Saturday, December 19, 2009

We aren't spending enough time together anymore.. sigh.

Friday, December 04, 2009

I hate the way you go off on me. I hate when you don't reply my text. I hate how you treat me when you're with your friends, like I'm not even there. Why is it so hard?
Its always me. Not you. I've had it. I won't text you. I'll let you be. I'll be ALONE. It fucking hurts. I don't know what to do anymore. sigh


I'm the worst bf..

Tuesday, December 01, 2009

Sunday, November 29, 2009

It's me

It's always me. Im to blame for everything. Okay? Every time we argue it's not like I want it to happen.. sometimes I think it's the way you look at it. You think I've changed this and that. Fine I'll just keep quiet. But when I try to make it up to you, trying to get your attention back by texting you, you don't reply me. You give me the cold treatment. You always say this 'sorry...bye'. You know how hurting that can be? You know how I feel? I know I'm not the best boyf for you. I can't be perfect. I just can't.
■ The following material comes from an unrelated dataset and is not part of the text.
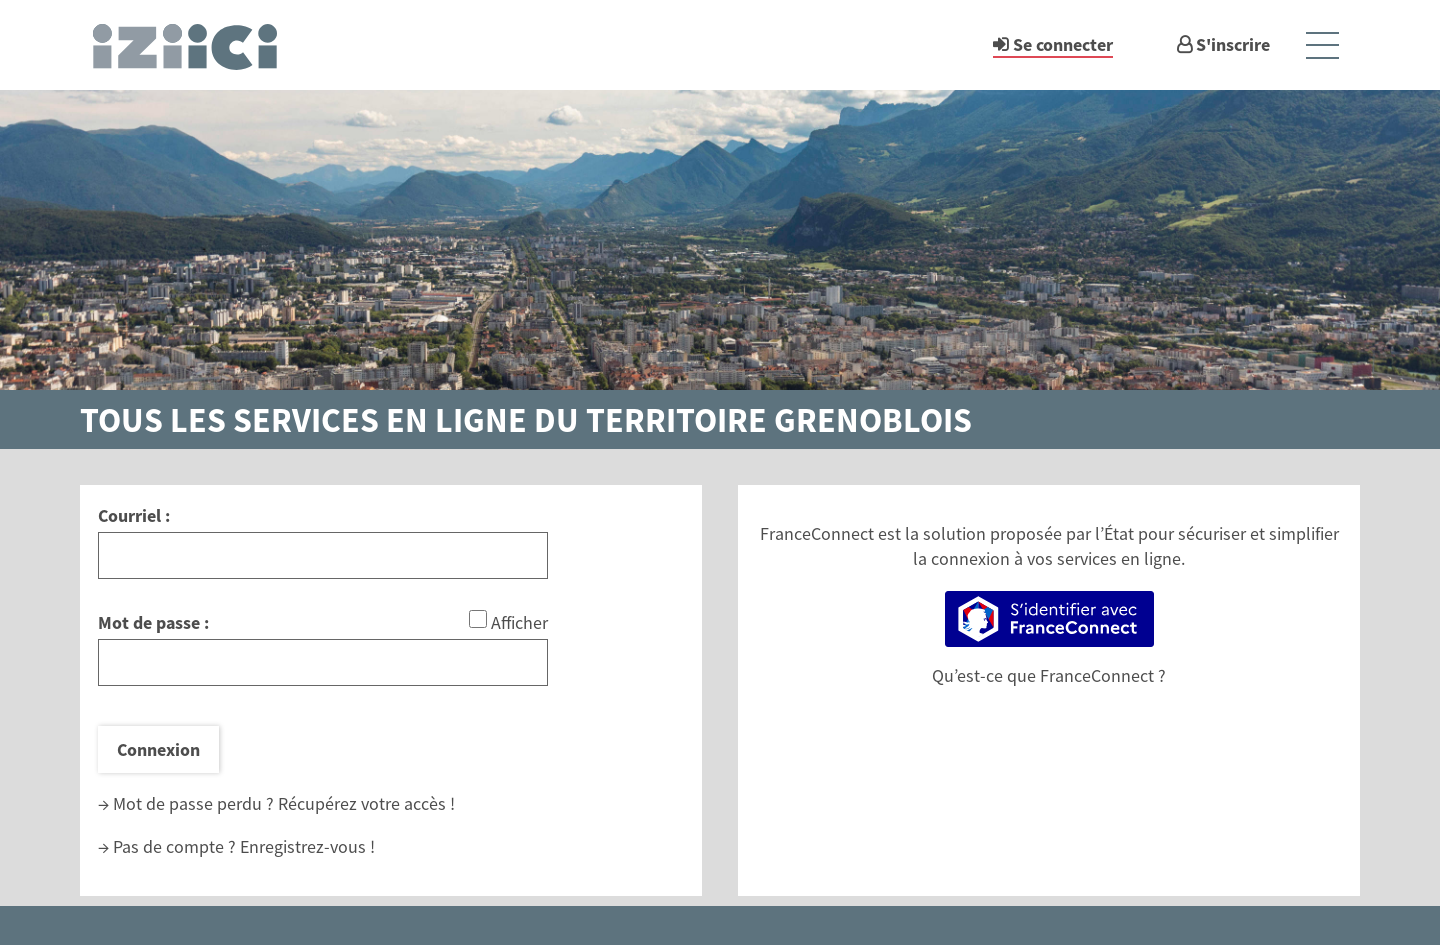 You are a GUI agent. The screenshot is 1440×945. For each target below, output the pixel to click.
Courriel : (134, 515)
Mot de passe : (153, 622)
No one is perfect. I've been through too much shit alr. I love you, that's why I don't have the heart to ignore you. Maybe this is happening because I'm jealous? Idk. Maybe it's cause I'm from a guy's school. sigh. I don't have much friends, but you have alot. People who cares for you. I doubt for my case no one cares at all. I'm a loner. Always was and always will.
I tear when we argue because I hate it. It's all my fault.. I don't need anyone to care for me anymore. I'd rather be alone... sigh.